The largest steppe in the world is the Eurasian steppe—also the location of the silk road. What fascinated me about this particular site was the sort-of symbiotic relationship between the steppe and the trade routes. Kazahk nomads native to the area would ascend and descend the steppe depending on the season—as well as the animals they were hunting. The flatness allowed for easy movement across the land and the constant movement meant the steppes would stay in relatively flat tiers. In a sense, the human, land, and animal evolved with each other. To pick up Yuval Noah Harari’s example of expanding the scale from human to Earth in size and timespan one could argue humans domesticated the land and much as the land domesticated the human (Harari’s used wheat as an example). Same could be said for animals as well. However, the silk road became a vector of colonization, along with the spread of Black Death, from Europe to Asia. It is the mindset of capitalism at a global scale that encourages a removed perspective from other humans, animals, and land: an alienated gaze. The symbiotic relationship had become the economy of extraction and colonization. Currently, the Silk Road is being ‘revived’ under a new name: the Belt Road Initiative (BRI) is an international infrastructural trade network developed by China, which invests in Asia, Europe, and Africa. The economic trade route was packaged as “moving history forward, bringing people together”, which will open up a infrastructural network of posts and ports on land and water made possible through loans from the Chinese government and diplomacy agreements. The rhetoric of the continuation of history and scale of transit oriented infrastructure can be heavily criticized for its neocolonialist tactics and lack of ecological awareness. The scale of global trade networks and the priority given to cars perpetuates the use of cars and other machines that use carbon-intensive fossil fuels for energy (Elisa Iturbe). The new Silk Road does not derive from the nomadic relationship between humans and land, rather it more heavily leans to the objectification of the land and other countries in the guise of globalization, economic promise, and as “a bid to enhance regional connectivity and embrace a brighter future”.






Part 2: Co-cooning 



A dwelling proposal for humans and silkworms, designed in collaboration with silkworms. I mapped generational cycles of human and silkworm lifespans as well as habits and scale of movements in space to understand what it means for these seemingly disparate kins to co-exist in space.

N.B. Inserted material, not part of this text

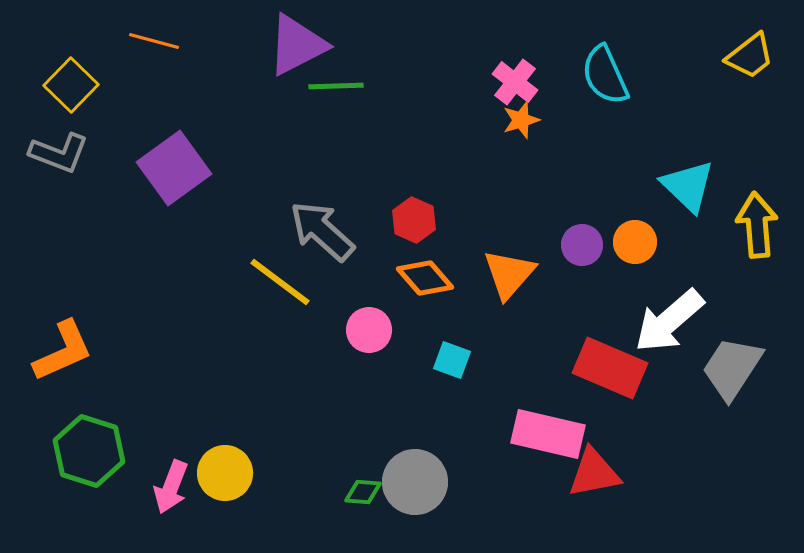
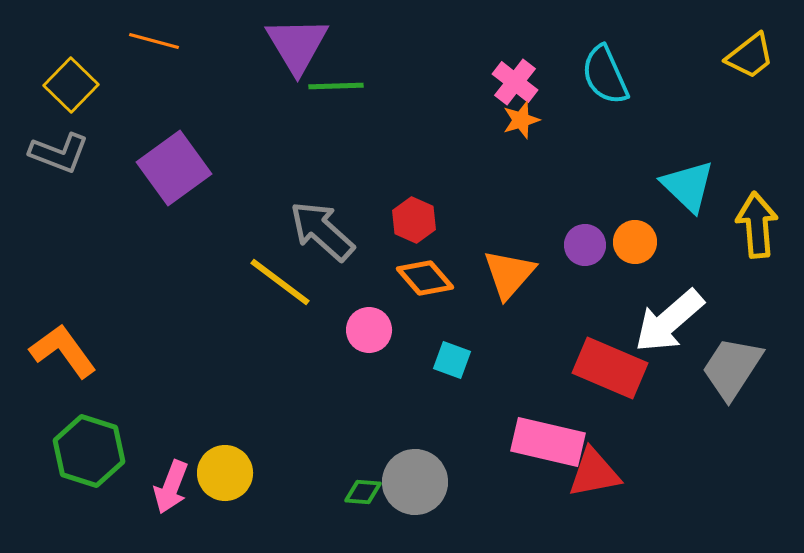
purple triangle: rotated 34 degrees counterclockwise
purple circle: moved 3 px right
orange L-shape: rotated 102 degrees counterclockwise
pink rectangle: moved 8 px down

“... Uexkull instead supposes an infinite variety of perceptual worlds that, though they are uncommunicating and reciprocally exclusive, are all equally perfect and linked together as if in a gigantic musical score...”

- Agamben Giorgio, Anthropological Machine



Simon Bignall and Daryle Rigney write in Indigeneity, Posthumanism and Nomad Thought: Transforming Colonial Ecologies, “human achievement has typically been measured in the modern era by the advancing technologies through which nature can be subjugated as an inert substance freely available for human appropriation and exploitation” is exemplary of the practice of colonization thoughts and the subjugation of land of which is encouraged via capital gain. 

There has been a codification, and therefore abstraction, of others through architecture. This codification is linear - it follows the trajectories of history, with its biases and perspective. As we begin speaking for other beings, we alienate the reality of their perspective.